Data from the National Bureau of Statistics has said that Nigeria imported 28.9 billion litres of petrol among other petroleum products in 2019. The Petroleum Products Imports and Consumption Statistics Report 2019 showed that 20.89 billion litres of Premium Motor Spirit, 5.15 billion litres of Automotive Gas Oil, 128.11 million litres of Household Kerosene, 1.07 billion litres of Aviation Turbine Kerosene, 45.98 million litres of Low Pour Fuel Oil and 526.06 milliom litres of Liquefied Petroleum Gas, were imported into the country in full year 2019. Meanwhile, the Minister of State for Petroleum Resources, Timipre Slyva said the Federal Executive Council on Wednesday approved ₦2.9 billion for the provision of water and fire service equipment in the National Oil and Gas Park to be sited in Odukpani, Cross River. The Minister said this at the end of the second session of the virtual meeting of the FEC coordinated from the Council Chamber of the State House, Abuja. The project, Sylva said, when completed, will provide an additional infrastructural facility for the manufacturing of oil and gas components for the sector and boost economic activities in Cross River. The oil and gas scheme is to provide an environment, a corridor for citing industries that would produce components locally for the oil and gas industry.

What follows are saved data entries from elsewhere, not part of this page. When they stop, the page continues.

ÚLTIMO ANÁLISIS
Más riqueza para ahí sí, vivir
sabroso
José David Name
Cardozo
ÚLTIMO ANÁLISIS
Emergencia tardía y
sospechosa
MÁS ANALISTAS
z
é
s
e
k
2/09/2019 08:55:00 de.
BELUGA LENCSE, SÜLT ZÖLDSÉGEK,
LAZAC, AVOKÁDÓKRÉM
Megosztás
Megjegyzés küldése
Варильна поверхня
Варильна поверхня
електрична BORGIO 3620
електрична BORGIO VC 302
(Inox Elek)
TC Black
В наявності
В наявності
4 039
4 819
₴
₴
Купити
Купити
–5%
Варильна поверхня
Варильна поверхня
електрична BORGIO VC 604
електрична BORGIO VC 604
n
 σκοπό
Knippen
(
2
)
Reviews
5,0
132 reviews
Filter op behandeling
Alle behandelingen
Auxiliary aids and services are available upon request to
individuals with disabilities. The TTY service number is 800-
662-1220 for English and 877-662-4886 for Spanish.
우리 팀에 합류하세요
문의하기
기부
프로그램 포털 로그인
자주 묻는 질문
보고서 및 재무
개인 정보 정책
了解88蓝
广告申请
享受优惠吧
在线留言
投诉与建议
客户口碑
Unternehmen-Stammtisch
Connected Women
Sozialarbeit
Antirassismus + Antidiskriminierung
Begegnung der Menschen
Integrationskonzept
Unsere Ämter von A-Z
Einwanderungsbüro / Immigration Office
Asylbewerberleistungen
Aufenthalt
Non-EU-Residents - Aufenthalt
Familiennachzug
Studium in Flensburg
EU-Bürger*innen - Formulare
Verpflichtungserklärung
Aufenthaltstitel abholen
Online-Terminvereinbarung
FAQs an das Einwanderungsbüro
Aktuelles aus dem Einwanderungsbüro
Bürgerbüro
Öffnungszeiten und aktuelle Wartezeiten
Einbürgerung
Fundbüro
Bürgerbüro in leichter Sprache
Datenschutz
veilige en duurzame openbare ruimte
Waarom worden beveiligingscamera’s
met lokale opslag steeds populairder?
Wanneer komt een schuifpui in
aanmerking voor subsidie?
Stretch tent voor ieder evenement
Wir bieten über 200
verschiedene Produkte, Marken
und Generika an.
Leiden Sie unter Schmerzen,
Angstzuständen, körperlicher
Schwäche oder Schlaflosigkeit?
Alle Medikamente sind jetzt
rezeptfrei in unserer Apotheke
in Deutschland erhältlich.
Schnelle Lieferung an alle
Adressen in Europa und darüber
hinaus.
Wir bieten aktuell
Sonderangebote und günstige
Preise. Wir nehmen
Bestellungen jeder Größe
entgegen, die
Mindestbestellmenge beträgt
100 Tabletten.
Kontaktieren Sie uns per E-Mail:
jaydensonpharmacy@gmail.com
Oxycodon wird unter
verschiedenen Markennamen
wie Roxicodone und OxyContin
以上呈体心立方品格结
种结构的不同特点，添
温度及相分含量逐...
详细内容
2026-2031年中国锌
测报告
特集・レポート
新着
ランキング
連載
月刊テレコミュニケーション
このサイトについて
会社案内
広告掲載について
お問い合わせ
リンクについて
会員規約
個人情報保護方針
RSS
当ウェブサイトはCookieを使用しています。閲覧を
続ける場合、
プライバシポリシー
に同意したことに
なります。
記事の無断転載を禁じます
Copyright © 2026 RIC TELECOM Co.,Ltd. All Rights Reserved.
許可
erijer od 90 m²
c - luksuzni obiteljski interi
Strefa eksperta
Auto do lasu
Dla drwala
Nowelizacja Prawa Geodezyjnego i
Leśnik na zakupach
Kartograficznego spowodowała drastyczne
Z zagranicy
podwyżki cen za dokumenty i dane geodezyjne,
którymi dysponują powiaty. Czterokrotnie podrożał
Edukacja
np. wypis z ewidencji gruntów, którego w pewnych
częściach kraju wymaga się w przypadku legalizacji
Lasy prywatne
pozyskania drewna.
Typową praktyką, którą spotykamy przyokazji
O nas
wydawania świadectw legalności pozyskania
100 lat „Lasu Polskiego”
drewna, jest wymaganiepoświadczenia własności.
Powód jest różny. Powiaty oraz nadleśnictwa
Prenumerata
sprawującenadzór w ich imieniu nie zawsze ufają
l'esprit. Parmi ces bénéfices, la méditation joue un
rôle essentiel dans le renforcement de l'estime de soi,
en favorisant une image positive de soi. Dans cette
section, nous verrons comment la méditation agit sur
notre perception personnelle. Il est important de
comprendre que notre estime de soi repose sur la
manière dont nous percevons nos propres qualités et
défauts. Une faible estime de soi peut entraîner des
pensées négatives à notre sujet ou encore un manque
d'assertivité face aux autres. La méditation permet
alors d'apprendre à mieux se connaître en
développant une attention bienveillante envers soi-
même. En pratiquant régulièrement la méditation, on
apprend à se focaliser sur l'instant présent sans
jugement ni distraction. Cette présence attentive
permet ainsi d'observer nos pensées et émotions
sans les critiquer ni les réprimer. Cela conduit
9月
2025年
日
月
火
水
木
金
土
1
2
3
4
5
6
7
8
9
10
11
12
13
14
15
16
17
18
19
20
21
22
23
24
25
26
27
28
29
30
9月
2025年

Data from Baker Hughes and OPEC has shown that active oil rigs in Nigeria have reduced by 23.8 percent to 16 in April amid the collapse in oil prices and demand as a result of the coronavirus pandemic. The report said that the country’s rig count stood at 21 in March while it recorded the second-biggest decline in the number of rigs among its peers in OPEC in April, after Venezuela, whose rig count plunged by 11 to 14. Rig count in Iraq dropped by four to 70; fell by three in the United Arab Emirates to 65; and dipped by two in Gabon to six. But Algeria’s rigs rose by eight to 42, while those of Kuwait and Saudi Arabia rose by four and two to 54 and 116 respectively. Rig count is largely a reflection of the level of exploration, development and production activities occurring in the oil and gas sector. The slump in oil prices caused by the coronavirus pandemic has forced many companies, including international oil companies, operating in the Nigerian oil industry to slash their capital budgets and suspend some projects. According to the CEO of International Energy Services, Diran Fawibe, the oil service sector will be badly affected since there is no way the oil companies will make use of service companies that have suspended or cancelled projects including those by international oil companies. The president, Nigerian Association of Petroleum Explorationists, Alex Tarka, had said that rates for oil rigs were already being renegotiated downwards as members are already feeling the impact because quite a reasonable number of them depend on these drilling operations to sustain their businesses. One of the major independent firms, Seplat, said in March that it was looking to cut costs by at least 30% to counter a crash in crude prices. The CEO of Eroton, Ebiaho Emafo, said in April that the firm had suspended a planned $1.5 billion, 50-well campaign to more than double output to 100,000 barrels per day by 2021. Royal Dutch Shell, among others, on the other hand, had said it would reduce capital spending to $20 billion for 2020 from its previously planned $25 billion, while ExxonMobil cut its budget by $10 billion to $23 billion.